In 2006 the Supreme Court of Canada said that receiving such child support is the right of the child, and parents may not bargain it away. Support obligations arise upon the birth of the child. At one time, parents raising children had to chase the non-residential parents through the courts to obtain income information and often then again to get an order for child support. Enforcing those Orders and actually obtaining the money was another lengthy process, often requiring the help of the government collection agency, Maintenance Enforcement. It was difficult to obtain orders with retroactive effect, so non-residential parents dragging out court proceedings could stave off having to support their children, in some cases for years. But even after the Guidelines came into law in 1997, the issue of retroactive support continued to be legally unclear.

That ended with the decisions of the Supreme Court of Canada in 2006 in the precedent setting cases of D.B.S. v S.R.G.; T.A.R. v. L.J.W.; Daryl Ross Henry v.Celeste Rosanne Henry and Kenneth Hiemstra v. Geraldine Hiemstra, (all released on the same day and generally referred to as the D.B.S. decision).D.B.S. made the law very clear.

When a person knows they have income, and knows that they have a child/ren who do not live with them, they are required to be the payor of support. Payors are obliged by the law to pay support to the parent with whom the child or children reside. The amounts are based on the tables in the Federal Child Support Guidelines. When the child is living with them they are the payee, or recipient. Recipients have a legal obligation to ask for the proper support to be paid for the children. Each parent is obliged by the law to exchange the annual income information listed in section 21 of the Guidelines. Retroactive awards can be ordered by the courts, usually not for more than three years back, but if the courts find that there is blameworthy conduct by a parent who has obviously tried to avoid support obligations, (eg. by failing to provide income information) then a retroactive award can be made for much earlier than three years.

For most salaried employees, their starting point to calculate their “Guideline” income is Line 150 on their CRA T1 General. This is provided for by section 16 of the Guidelines, but that section also says that the Line 150 income is to be “adjusted in accordance with Schedule III”.

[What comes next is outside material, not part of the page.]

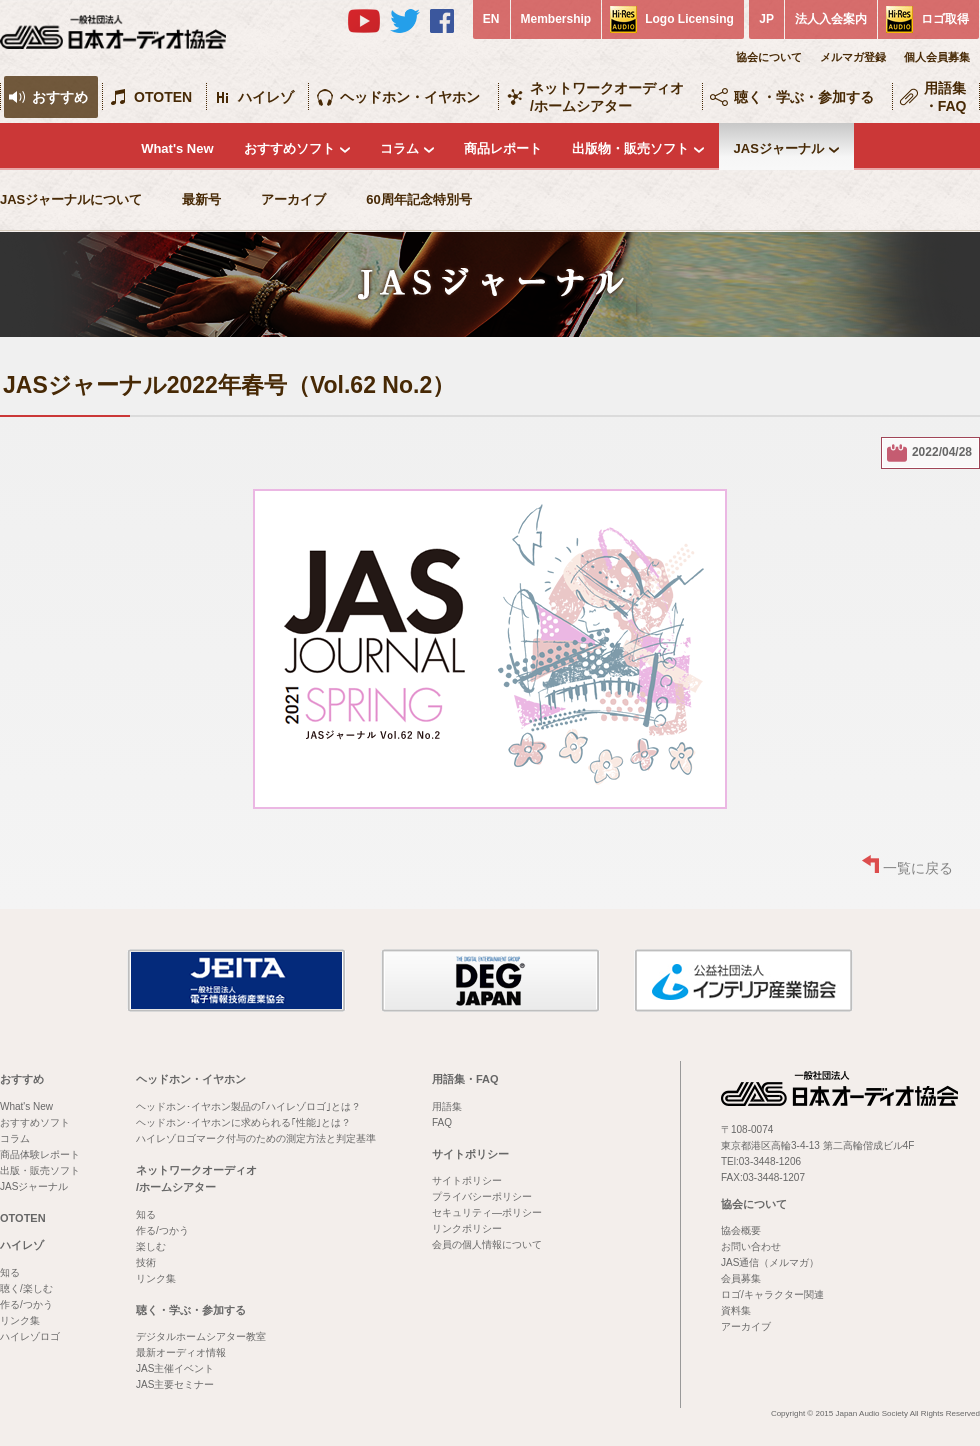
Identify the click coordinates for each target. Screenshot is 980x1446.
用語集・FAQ (945, 97)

Sections 17 to 20 of the Federal Child Support Guidelines set out the manner in which a court may assess an “Imputed” income against a person if the court believes that the Line 150 starting point is not the fairest way to determine Guideline income. Schedule III provides a list of add-backs or adjustments to income in specified circumstances where income is derived from corporations, partnerships or sole proprietorships controlled by the payor, or by people who are not arms length to the payor.

In those situations the Line 150 numbers are not necessarily the numbers a court would find reasonable or fair.

This is the point in the enquiry “what is my Guideline income?” at which legal advice is essential. Since setting a Guideline income is so dependent upon the facts of an individual case, the interplay of the Guidelines and prior decisions of the courts, and since expert valuation advice from accountants must often be obtained, moving forward blindly without legal guidance can and will hurt both the payor and the payee. While Section 15(2) of the Guidelines provides that a payor and a payee can agree on a Guideline income after exchanging Section 21 financial information, the court retains the power to find such agreements to be reasonable, and therefore enforceable by the court, or to find them unreasonable and to refuse to ratify them.

This is the time for legal advice. Being penny wise and pound foolish is not a good idea.